“God, Please Focus Us!”
Posted by David on August 19, 2001 under Bulletin Articles
Gloom and depression settled over the situation like a heavy wool blanket on a hot August night. Jesus was dead. From noon to 3 p.m. it was dark. Jesus died with a loud cry, the earth convulsed, and everyone was terrified. Then, nothing was left to do but take Jesus’ dead body off the cross, prepare it for burial, and put it in a tomb.
At the moment Jesus died, God achieved His greatest victory. After creation, Satan drove the wedge of evil between God and people. When Jesus died, God removed that wedge. At last God was free to extend atonement, redemption, forgiveness, mercy, and purification to all people. Never again could evil “own” those who accepted God’s mercy by entering Christ. With Jesus’ death, God defeated Satan!

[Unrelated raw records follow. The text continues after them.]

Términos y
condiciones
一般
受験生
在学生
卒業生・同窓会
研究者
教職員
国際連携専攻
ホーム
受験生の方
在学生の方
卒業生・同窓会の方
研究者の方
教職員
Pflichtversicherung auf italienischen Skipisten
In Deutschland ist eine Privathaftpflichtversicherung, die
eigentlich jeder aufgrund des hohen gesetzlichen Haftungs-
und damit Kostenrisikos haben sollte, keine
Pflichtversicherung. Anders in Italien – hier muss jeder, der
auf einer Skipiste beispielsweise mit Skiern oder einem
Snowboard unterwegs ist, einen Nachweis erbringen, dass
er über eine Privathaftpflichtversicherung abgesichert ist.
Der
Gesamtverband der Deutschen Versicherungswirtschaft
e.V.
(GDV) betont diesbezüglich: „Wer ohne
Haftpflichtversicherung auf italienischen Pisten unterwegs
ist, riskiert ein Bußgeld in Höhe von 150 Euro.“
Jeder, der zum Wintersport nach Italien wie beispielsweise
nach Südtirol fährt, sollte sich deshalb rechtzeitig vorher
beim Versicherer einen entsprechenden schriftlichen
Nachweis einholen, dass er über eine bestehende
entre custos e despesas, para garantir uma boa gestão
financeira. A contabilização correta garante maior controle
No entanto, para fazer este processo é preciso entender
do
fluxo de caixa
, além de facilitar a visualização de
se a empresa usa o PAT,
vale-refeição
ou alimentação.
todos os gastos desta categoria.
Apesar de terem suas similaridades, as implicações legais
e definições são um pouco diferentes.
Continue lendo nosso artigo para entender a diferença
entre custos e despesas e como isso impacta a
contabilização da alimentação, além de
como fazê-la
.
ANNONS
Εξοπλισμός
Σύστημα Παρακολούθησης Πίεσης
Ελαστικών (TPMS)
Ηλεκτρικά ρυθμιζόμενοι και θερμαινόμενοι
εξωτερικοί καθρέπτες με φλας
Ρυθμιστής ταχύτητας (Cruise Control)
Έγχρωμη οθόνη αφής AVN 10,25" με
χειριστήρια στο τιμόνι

Only the judgment day will be more significant than that moment. God achieved victory over evil! Yet, not one human understood God’s accomplishment! The eleven apostles did not. The women who followed and served Jesus and his disciples did not. Those helped by Jesus did not. Certainly Jesus’ enemies did not.
Jesus presented his resurrected, physical body to many for forty days. Still no one understood. Followers were overjoyed that he was resurrected, but they did not understand the significance of his death or resurrection. Not until Jesus was presented as Lord and Christ in Acts 2 did they begin to understand. What they had in mind for Jesus and what God had in mind for Jesus were totally different in focus. Their focus simply was not God’s focus.

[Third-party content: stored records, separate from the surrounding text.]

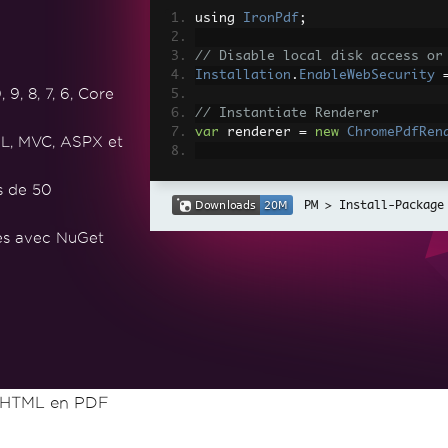
using 
IronPdf
;
// Disable local disk access or
Installation
.
EnableWebSecurity
, 8, 7, 6, Core
// Instantiate Renderer
var
 renderer 
=
new
ChromePdfRen
L, MVC, ASPX et
// Create a PDF from a HTML str
s de 50
var
 pdf 
=
 renderer
.
RenderHtmlAs
Install-Package
// Export to a file or Stream
tes avec NuGet
pdf
.
SaveAs
(
"output.pdf"
);
// Advanced Example with HTML A
// Load external html assets: I
// An optional BasePath 'C:\site
load assets from
var
 myAdvancedPdf 
=
 renderer
.
Re
g'>"
,
@"C:\site\assets\"
);
myAdvancedPdf
.
SaveAs
(
"html-with
 HTML en PDF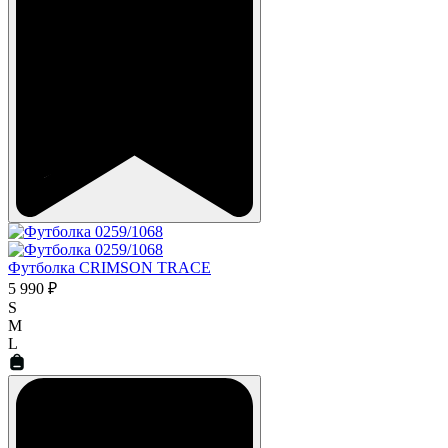
Футболка CRIMSON TRACE
5 990 ₽
S
M
L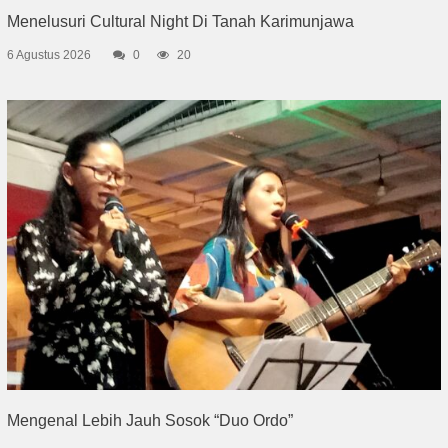
Menelusuri Cultural Night Di Tanah Karimunjawa
6 Agustus 2026
0
20
Mengenal Lebih Jauh Sosok “Duo Ordo”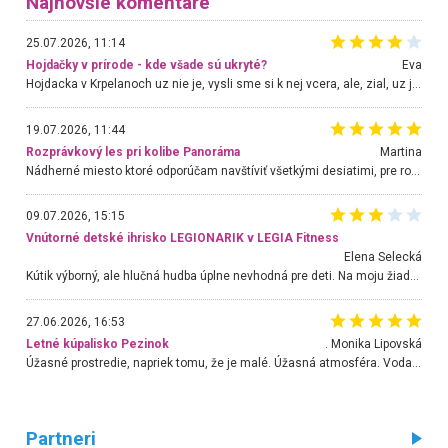
Najnovšie komentáre
25.07.2026, 11:14
Hojdačky v prírode - kde všade sú ukryté?
Eva
Hojdacka v Krpelanoch uz nie je, vysli sme si k nej vcera, ale, zial, uz je znicena. Ak sem planujete cestu len kvoli hojdacke, mozete si ju usetrit. Krasny vyhlad je tu vsak aj bez hojdacky :-)
19.07.2026, 11:44
Rozprávkový les pri kolibe Panoráma
Martina
Nádherné miesto ktoré odporúčam navštíviť všetkými desiatimi, pre rodiny s deťmi, dôchodcom... Proste a jednoducho ozaj rozprávkový les.. určite ešte prídeme. Odniesli sme si na pamiatku krásne tričká,
09.07.2026, 15:15
Vnútorné detské ihrisko LEGIONARIK v LEGIA Fitness
Elena Selecká
Kútik výborný, ale hlučná hudba úplne nevhodná pre deti. Na moju žiadosť o aspoň sušenie nereagovali.
27.06.2026, 16:53
Letné kúpalisko Pezinok
. Monika Lipovská
Úžasné prostredie, napriek tomu, že je malé. Úžasná atmosféra. Voda fantastická a nádherná. Ľudí je pomerne veľa, ale su mili a ohľaduplní. Je veľmi zaujímavé sledovať, ako dokážu spolu športovať cudzí ľudia a bez ohľadu na vek. Vládne tu pohoda. Vnuka neviem dostať z vody. Ďakujem za krásny deň . Urcite sa sem vrátim. Jediný problém je s parkovaním, ale aj ten sa mi podarilo vyriešiť. Monika Bratislava
Partneri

Grieving seems to be part of my life. I know and understand much more today than I did ten years ago. Going back beyond ten years is embarrassing. When I reflect on all the things I did not know and understand earlier in my life, I grieve and apologize to God. Now I know enough to realize that I never grasped all that God intended or does in Jesus whom He made Lord and Christ.
My goal: have the faith and courage to understand Scripture’s meaning. That demanding goal that is better described as a journey. That journey often walks through fear, often humbles me, and constantly teaches me that faith is trusting God. When my faith is focused on things other than God, I am afraid. When I realize what happened, I am humbled. I often thought I was trusting God only to learn I was not.
I grieve when individuals would rather be religious than spiritual. I grieve when families substitute religious habits for godly values. I grieve when groups would rather defend church history than return to Jesus’ cross. I grieve when Christians would rather place blame than repent. I grieve when congregations prefer to measure themselves by their standards rather than Christ’s. I grieve when the church substitutes its purposes for God’s. And, when I look at God’s perfect holiness and purity and see myself, I grieve.
God, please focus us. Only then can we see Your purposes through Your eyes.